Essence and Artifact: June 2013

The Imikimi Monotable project has been placed on indefinite hold. Unfortunately we don't have the manpower. It is an excellent solution to our back-end data-store needs, and probably for many others as well. However, it is still going to require a lot of work to bring to production-ready.

Instead, we are looking seriously at Riak for our back-end store. We hope to put all our Kimi-data and most of our Sql-data in two separate Riak clusters. Riak has several benefits that Monotable was designed to solve:

no central server - every node is the same and any node can respond to any request
scales easily by adding one node at a time
can configure replication levels on a per-bucket basis
supports map-reduce
can store binary data - up to 16 megabytes per record (this our requirement, not Riak's exact max size)
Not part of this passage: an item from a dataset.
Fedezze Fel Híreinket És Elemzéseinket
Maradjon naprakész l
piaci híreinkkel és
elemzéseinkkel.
However, Riak has some down-sides:

Riak's "eventually consistent" system only makes progress on a record's consistency when it is read. It is not clear that any progress is made if the record is never read after a write or consistency failure. This means the latest version of a record could go under-replicated indefinitely.
Riak's scaling is limited by your initial "ring-size". My hazy understanding is we need to set our ring-size to 20x our max expected server-count.
Riak has a lot of cross-talk between nodes. There is potentially an upper limit of 300 servers before performance degrades.
Riak does not allow range-selects on the primary key
The behavior and scalability of secondary indexes is not clear to me. Typically distributed hash tables can't do secondary indexes. Riak has secondary indexes, but there is probably a catch that we don't understand yet.
I don't think Riak has "live" map-reduce.

Monotable is designed to achieve all of the above goals and scale to very large sizes. However, we are a long ways from needing >300 servers. As long as Riak's indexes work reasonably well and we can do off-line map-reduce jobs without disrupting site performance, it should be good enough for us for now.

Monotable and Map-Reduce

Live map-reduce was not an original requirement for Monotable. However, it is a very powerful feature. It would bring Monotable from being a simple key-value store with basic range-selects to a system with powerful indexing and querying capabilities. It turns out the core of Monotable is well suited for it.
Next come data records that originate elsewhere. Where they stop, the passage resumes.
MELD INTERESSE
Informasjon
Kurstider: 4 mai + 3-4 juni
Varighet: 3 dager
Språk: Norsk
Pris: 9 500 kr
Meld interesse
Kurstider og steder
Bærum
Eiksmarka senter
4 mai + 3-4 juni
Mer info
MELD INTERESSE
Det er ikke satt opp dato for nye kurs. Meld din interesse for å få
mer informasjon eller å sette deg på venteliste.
In an offline map-reduce, each chunk can be stream-processed by the mapper and fed into the reducer. Once a chunk has been reduced to a single output, the results of all chunks can be merged until a single overall result is output. If the reducer can write data back to Monotable, you can use this to generate secondary indexes.
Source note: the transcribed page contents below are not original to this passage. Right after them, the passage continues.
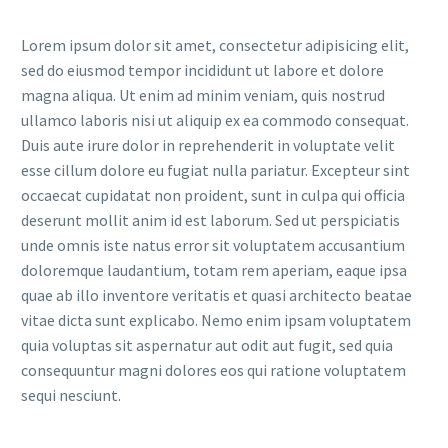
Lorem ipsum dolor sit amet, consectetur adipisicing elit,
sed do eiusmod tempor incididunt ut labore et dolore
magna aliqua. Ut enim ad minim veniam, quis nostrud
ullamco laboris nisi ut aliquip ex ea commodo consequat.
Duis aute irure dolor in reprehenderit in voluptate velit
esse cillum dolore eu fugiat nulla pariatur. Excepteur sint
occaecat cupidatat non proident, sunt in culpa qui officia
deserunt mollit anim id est laborum. Sed ut perspiciatis
unde omnis iste natus error sit voluptatem accusantium
doloremque laudantium, totam rem aperiam, eaque ipsa
quae ab illo inventore veritatis et quasi architecto beatae
vitae dicta sunt explicabo. Nemo enim ipsam voluptatem
quia voluptas sit aspernatur aut odit aut fugit, sed quia
consequuntur magni dolores eos qui ratione voluptatem
sequi nesciunt.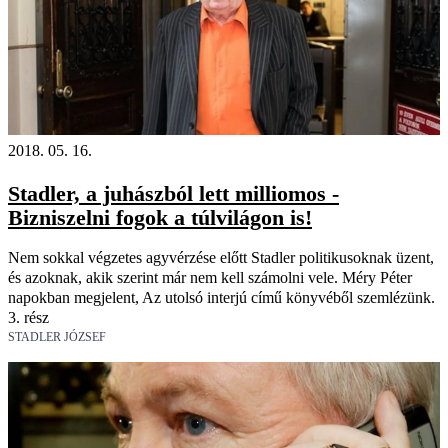
2018. 05. 16.
Stadler, a juhászból lett milliomos -
Bizniszelni fogok a túlvilágon is!
Nem sokkal végzetes agyvérzése előtt Stadler politikusoknak üzent,
és azoknak, akik szerint már nem kell számolni vele. Méry Péter
napokban megjelent, Az utolsó interjú című könyvéből szemlézünk.
3. rész
STADLER JÓZSEF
These indexes are more powerful than SQL indexes which have a 1-to-1 mapping between source and index records. With the reduce step we can arbitrarily choose to index at any level of reduction. In fact we can store the result of every reduction if we wish. This allows us to generate an index + aggregate hybrid. With this data structure we can compute the map-reduce result over any sub-range in O(ln n) time.

This much was already a possibility within the original Monotable requirements. Just take the Monotable core and add a standard map-reduce system over top. The question becomes how can we make it live-updating?

Acknowledgment: Live-Map-Reduce is not new. I believe CouchDB does this already. CouchDB, however, doesn't scale easily to large distributed clusters.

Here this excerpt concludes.